Do Nurses at Auburn Skilled Nursing And Rehab Stick Around?

AUBURN SKILLED NURSING AND REHAB has a staff turnover rate of 43%, which is about average for Ohio nursing homes (state average: 46%). Moderate turnover is common in nursing homes, but families should still ask about staff tenure and how the facility maintains care continuity when employees leave.

Was Auburn Skilled Nursing And Rehab Ever Fined?

AUBURN SKILLED NURSING AND REHAB has no federal fines on record. CMS issues fines when nursing homes fail to meet care standards or don't correct problems found during inspections. The absence of fines suggests the facility has either maintained compliance or corrected any issues before penalties were assessed.

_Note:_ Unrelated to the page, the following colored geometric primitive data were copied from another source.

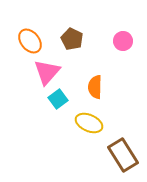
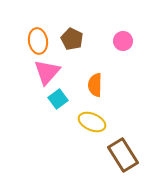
orange ellipse: moved 8 px right; rotated 30 degrees clockwise
orange semicircle: moved 2 px up
yellow ellipse: moved 3 px right, 1 px up
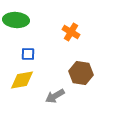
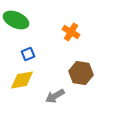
green ellipse: rotated 20 degrees clockwise
blue square: rotated 24 degrees counterclockwise
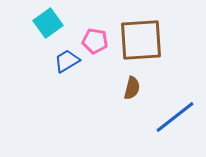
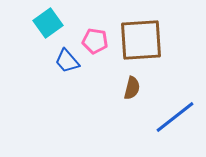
blue trapezoid: rotated 100 degrees counterclockwise
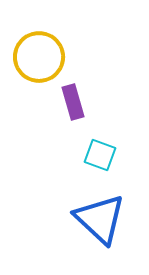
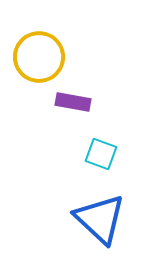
purple rectangle: rotated 64 degrees counterclockwise
cyan square: moved 1 px right, 1 px up
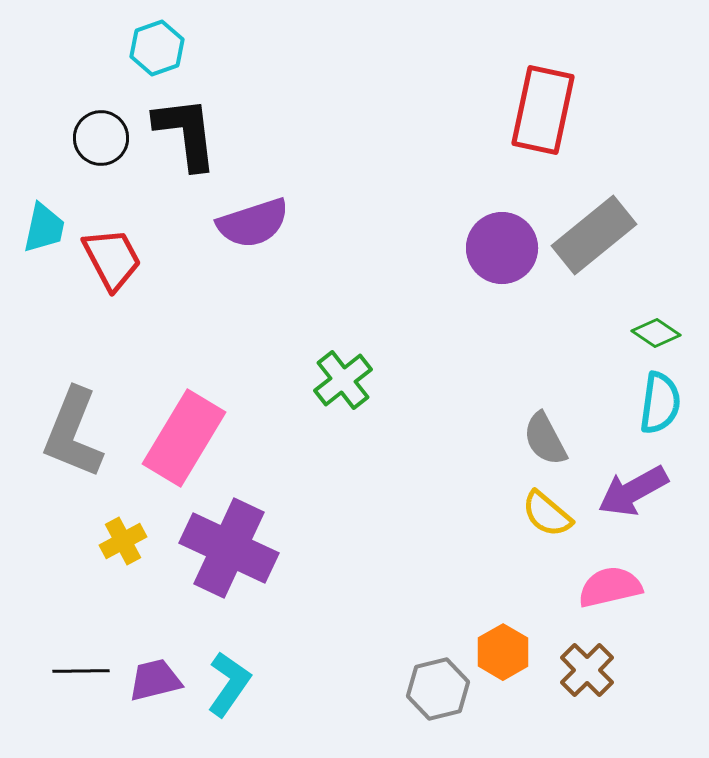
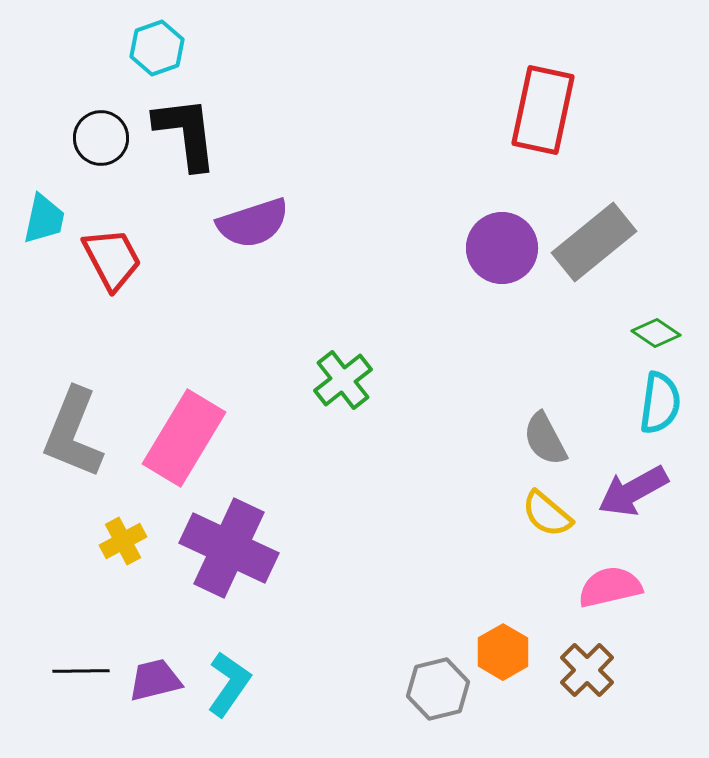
cyan trapezoid: moved 9 px up
gray rectangle: moved 7 px down
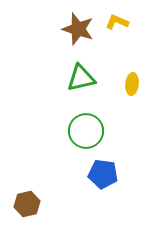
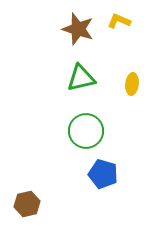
yellow L-shape: moved 2 px right, 1 px up
blue pentagon: rotated 8 degrees clockwise
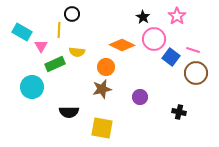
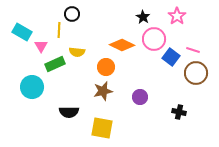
brown star: moved 1 px right, 2 px down
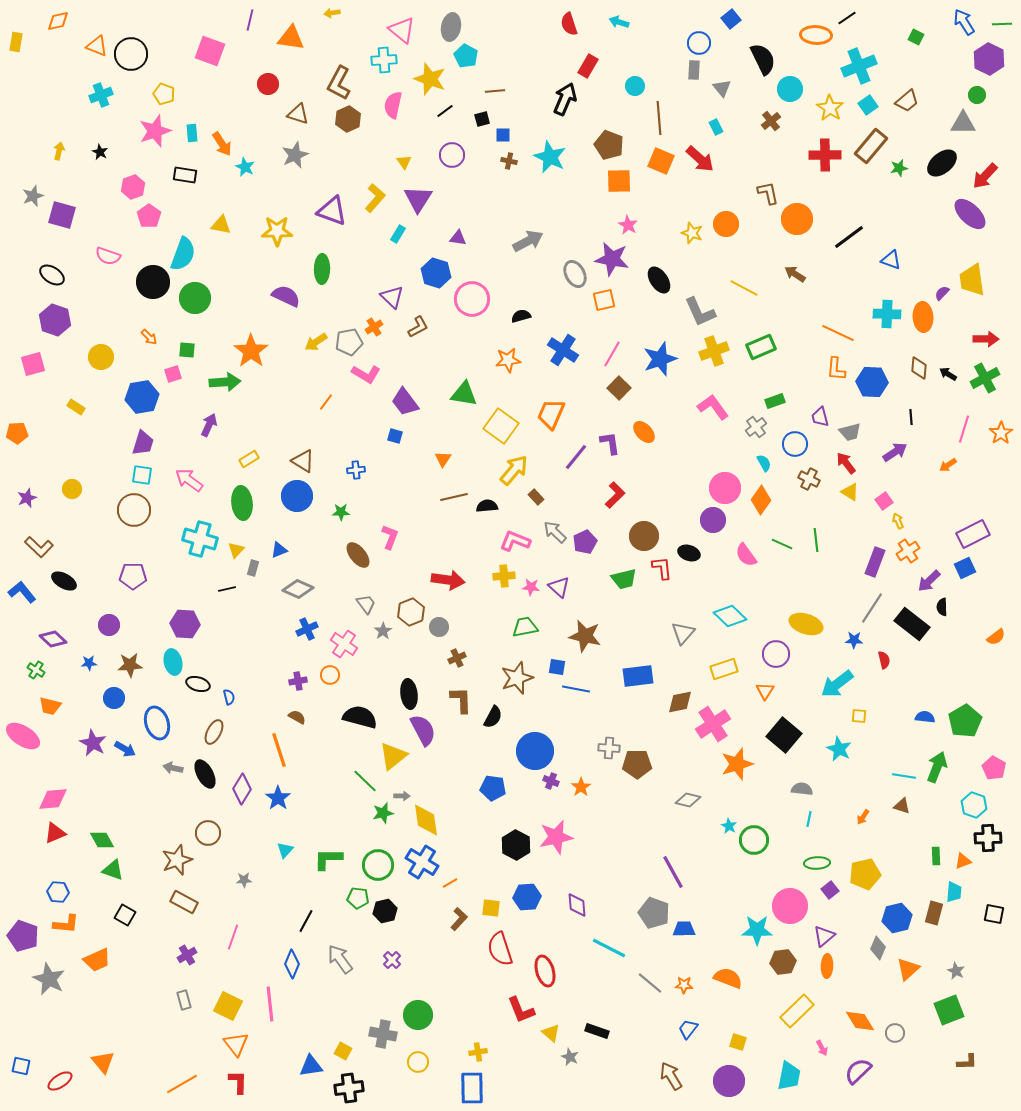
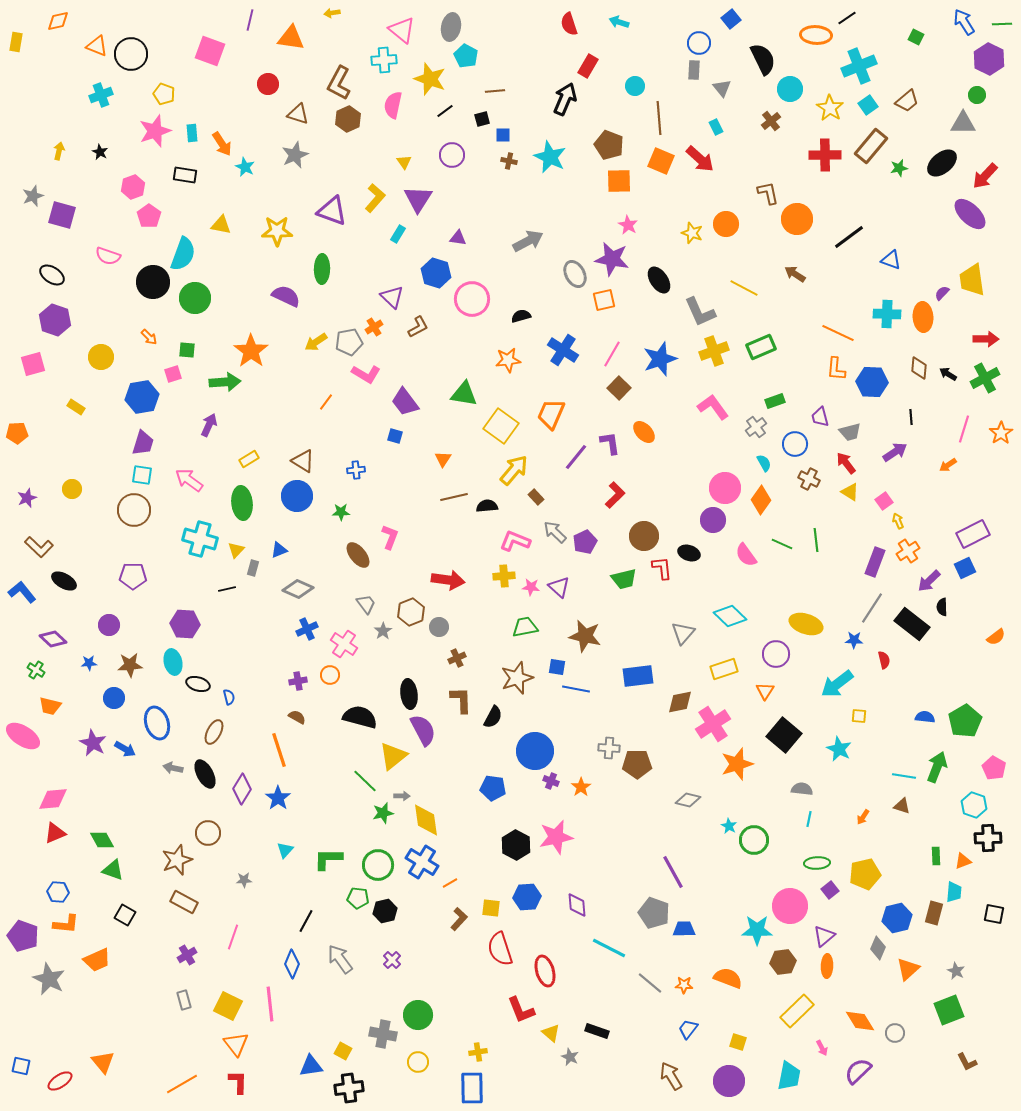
brown L-shape at (967, 1062): rotated 65 degrees clockwise
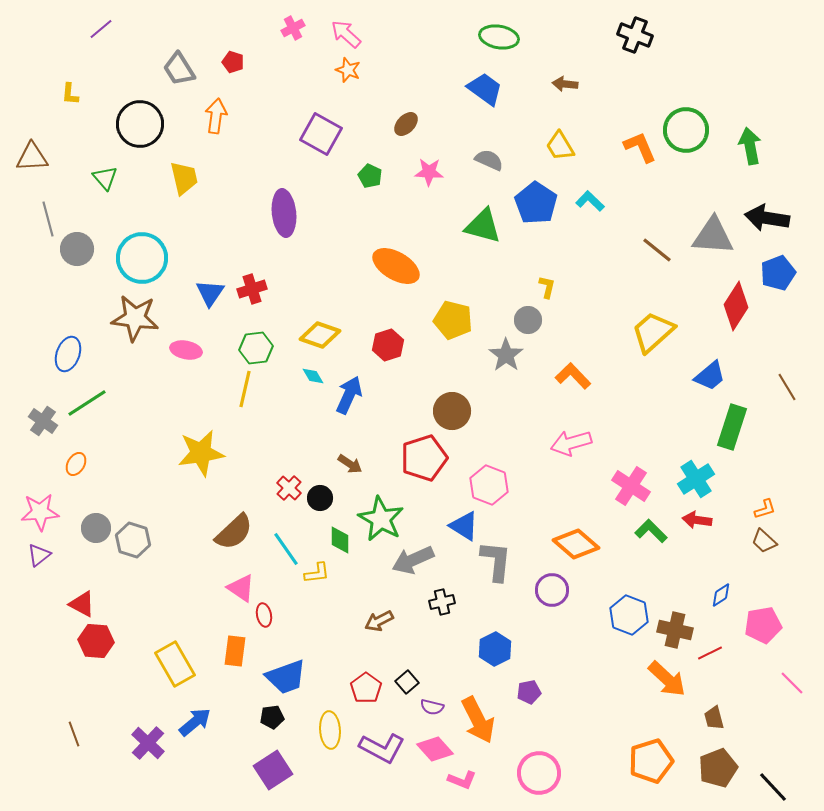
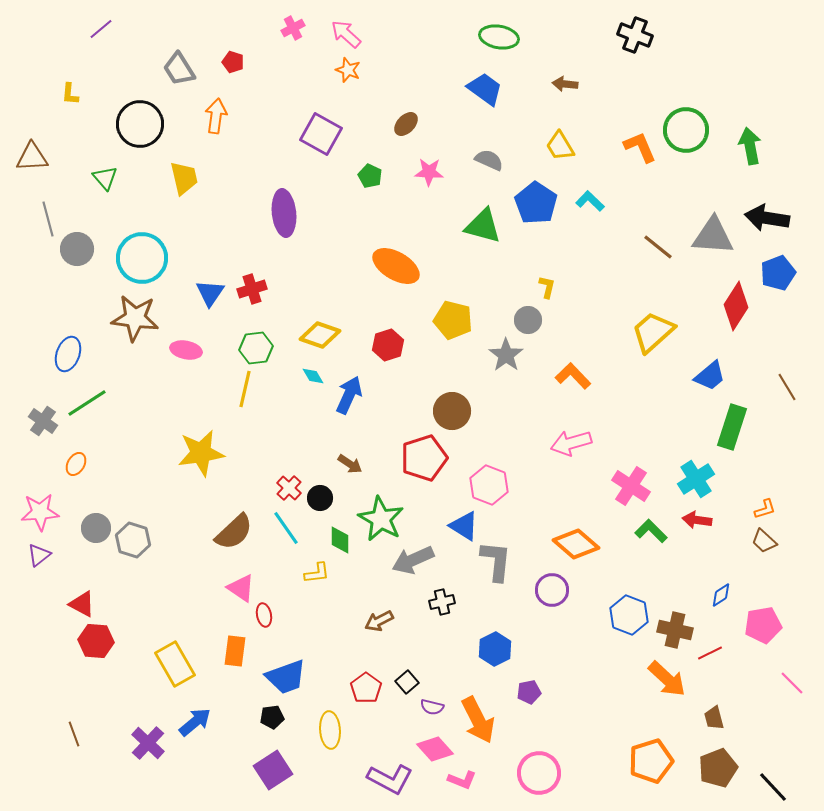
brown line at (657, 250): moved 1 px right, 3 px up
cyan line at (286, 549): moved 21 px up
purple L-shape at (382, 748): moved 8 px right, 31 px down
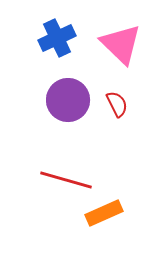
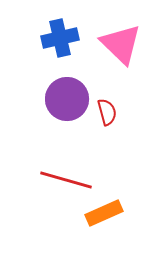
blue cross: moved 3 px right; rotated 12 degrees clockwise
purple circle: moved 1 px left, 1 px up
red semicircle: moved 10 px left, 8 px down; rotated 12 degrees clockwise
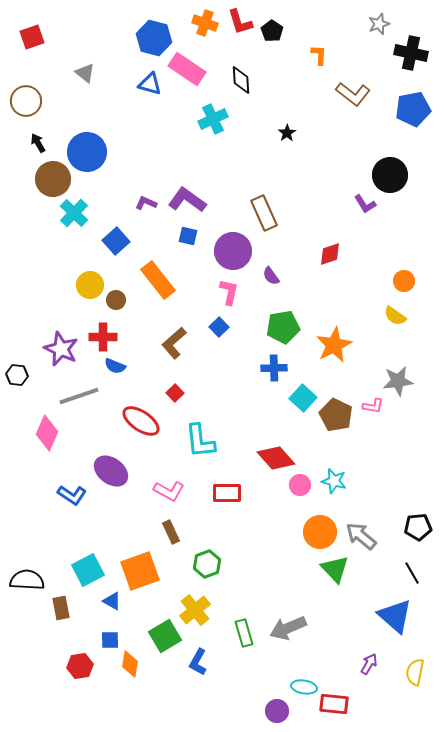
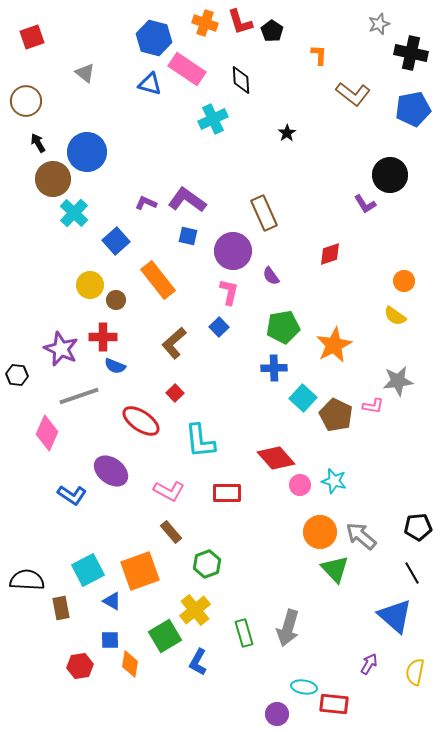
brown rectangle at (171, 532): rotated 15 degrees counterclockwise
gray arrow at (288, 628): rotated 51 degrees counterclockwise
purple circle at (277, 711): moved 3 px down
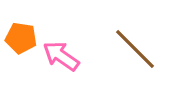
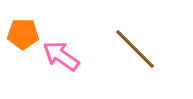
orange pentagon: moved 2 px right, 4 px up; rotated 8 degrees counterclockwise
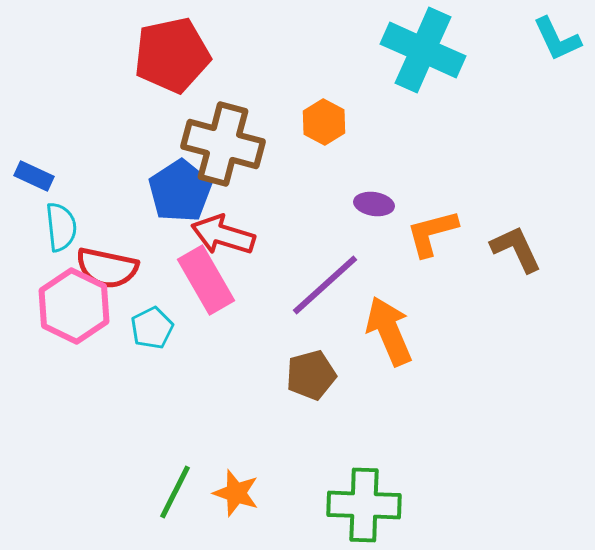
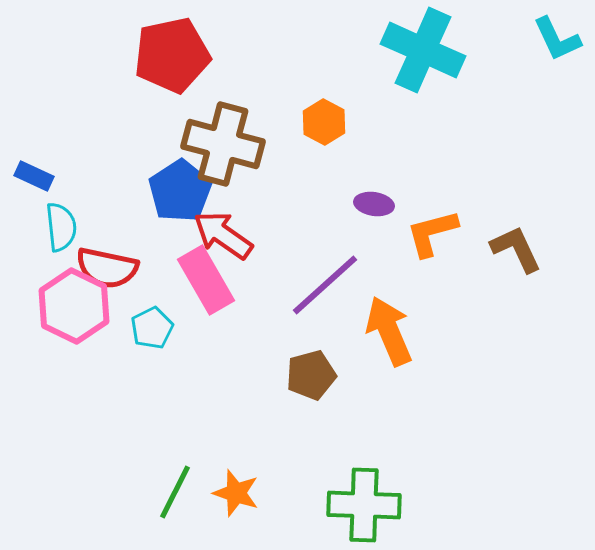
red arrow: rotated 18 degrees clockwise
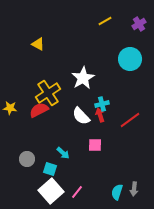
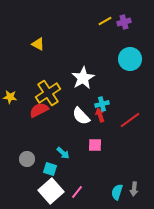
purple cross: moved 15 px left, 2 px up; rotated 16 degrees clockwise
yellow star: moved 11 px up
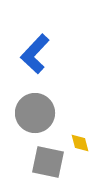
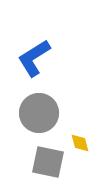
blue L-shape: moved 1 px left, 4 px down; rotated 15 degrees clockwise
gray circle: moved 4 px right
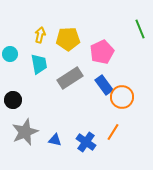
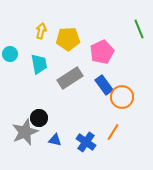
green line: moved 1 px left
yellow arrow: moved 1 px right, 4 px up
black circle: moved 26 px right, 18 px down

This is a positive indicator, though families should still review recent inspection reports for the full picture.

Is Auburn Skilled Nursing And Rehab on Any Federal Watch List?

AUBURN SKILLED NURSING AND REHAB is not on any federal watch list. The most significant is the Special Focus Facility (SFF) program, which identifies the bottom 1% of nursing homes nationally based on persistent, serious quality problems. Not being on this list means the facility has avoided the pattern of deficiencies that triggers enhanced federal oversight. This is a positive indicator, though families should still review the facility's inspection history directly.